▶ **Supplied data**:
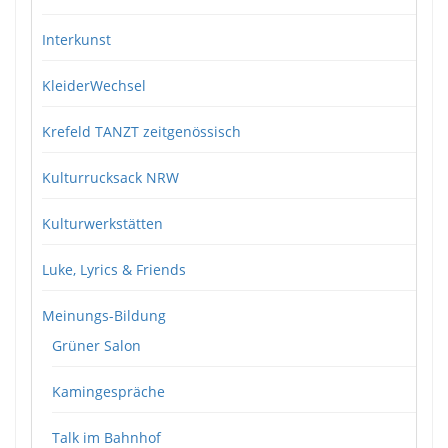
Interkunst
KleiderWechsel
Krefeld TANZT zeitgenössisch
Kulturrucksack NRW
Kulturwerkstätten
Luke, Lyrics & Friends
Meinungs-Bildung
Grüner Salon
Kamingespräche
Talk im Bahnhof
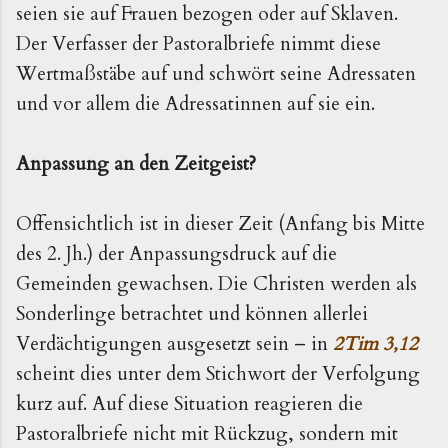
seien sie auf Frauen bezogen oder auf Sklaven.
Der Verfasser der Pastoralbriefe nimmt diese
Wertmaßstäbe auf und schwört seine Adressaten
und vor allem die Adressatinnen auf sie ein.
Anpassung an den Zeitgeist?
Offensichtlich ist in dieser Zeit (Anfang bis Mitte
des 2. Jh.) der Anpassungsdruck auf die
Gemeinden gewachsen. Die Christen werden als
Sonderlinge betrachtet und können allerlei
Verdächtigungen ausgesetzt sein – in
2Tim 3,12
scheint dies unter dem Stichwort der Verfolgung
kurz auf. Auf diese Situation reagieren die
Pastoralbriefe nicht mit Rückzug, sondern mit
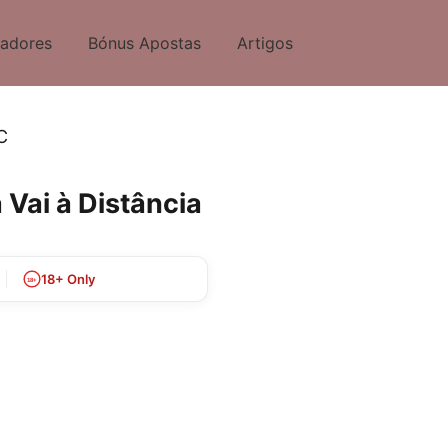
tadores
Bónus Apostas
Artigos
C
Vai à Distância
18+ Only
18+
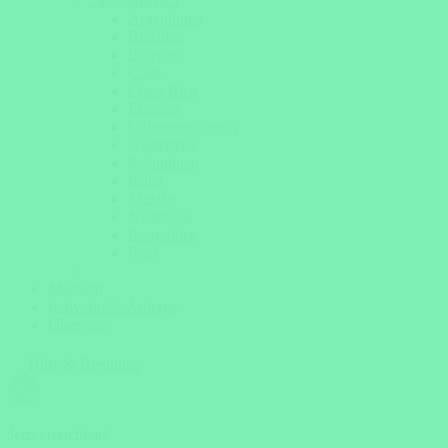
Lateinamerika
Argentinien
Brasilien
Bolivien
Chile
Costa Rica
Ecuador
Galapagos Inseln
Guatemala
Kolumbien
Kuba
Mexiko
Nicaragua
Patagonien
Peru
Magazin
Individuelle Anfrage
Über uns
Hilfe & Beratung
Jetzt erreichbar!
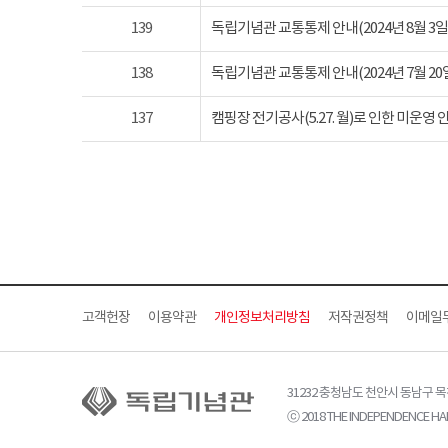
139
독립기념관 교통통제 안내(2024년 8월 3일 토요
138
독립기념관 교통통제 안내(2024년 7월 20일 토요
137
캠핑장 전기공사(5.27. 월)로 인한 미운영 
고객헌장
이용약관
개인정보처리방침
저작권정책
이메일
31232 충청남도 천안시 동남구 
ⓒ 2018 THE INDEPENDENCE HAL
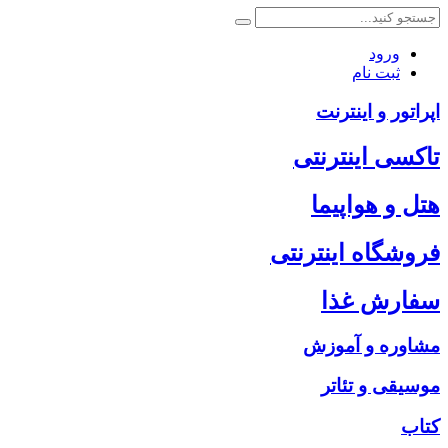
ورود
ثبت نام
اپراتور و اینترنت
تاکسی اینترنتی
هتل و هواپیما
فروشگاه اینترنتی
سفارش غذا
مشاوره و آموزش
موسیقی و تئاتر
کتاب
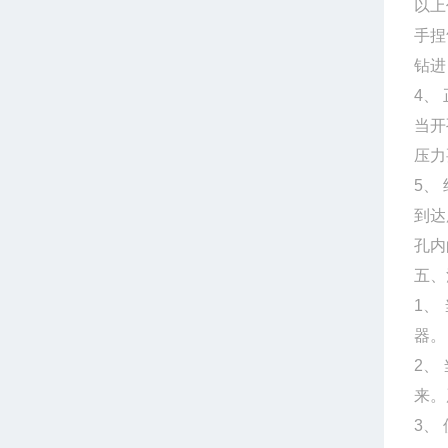
以上
手捏
钻进
4、
当开
压力
5、
到达
孔内
五、
1、
器。
2、
来。
3、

▶ **Exercise directions**:
In the data above, the stretch from the line with "Kulturrucksack NRW" through the line with "독립기념관 교통통제 안내(2024년 7월 20일 토요" is to be returned exactly, minus any pictures.

▶ **The answer**:
Kulturrucksack NRW
Kulturwerkstätten
Luke, Lyrics & Friends
Meinungs-Bildung
Grüner Salon
Kamingespräche
Talk im Bahnhof
seien sie auf Frauen bezogen oder auf Sklaven.
Der Verfasser der Pastoralbriefe nimmt diese
Wertmaßstäbe auf und schwört seine Adressaten
und vor allem die Adressatinnen auf sie ein.
Anpassung an den Zeitgeist?
Offensichtlich ist in dieser Zeit (Anfang bis Mitte
des 2. Jh.) der Anpassungsdruck auf die
Gemeinden gewachsen. Die Christen werden als
Sonderlinge betrachtet und können allerlei
Verdächtigungen ausgesetzt sein – in
2Tim 3,12
scheint dies unter dem Stichwort der Verfolgung
kurz auf. Auf diese Situation reagieren die
Pastoralbriefe nicht mit Rückzug, sondern mit
tadores
Bónus Apostas
Artigos
C
Vai à Distância
18+ Only
18+
Lateinamerika
Argentinien
Brasilien
Bolivien
Chile
Costa Rica
Ecuador
Galapagos Inseln
Guatemala
Kolumbien
Kuba
Mexiko
Nicaragua
Patagonien
Peru
Magazin
Individuelle Anfrage
Über uns
Hilfe & Beratung
Jetzt erreichbar!
139
독립기념관 교통통제 안내(2024년 8월 3일 토요
138
독립기념관 교통통제 안내(2024년 7월 20일 토요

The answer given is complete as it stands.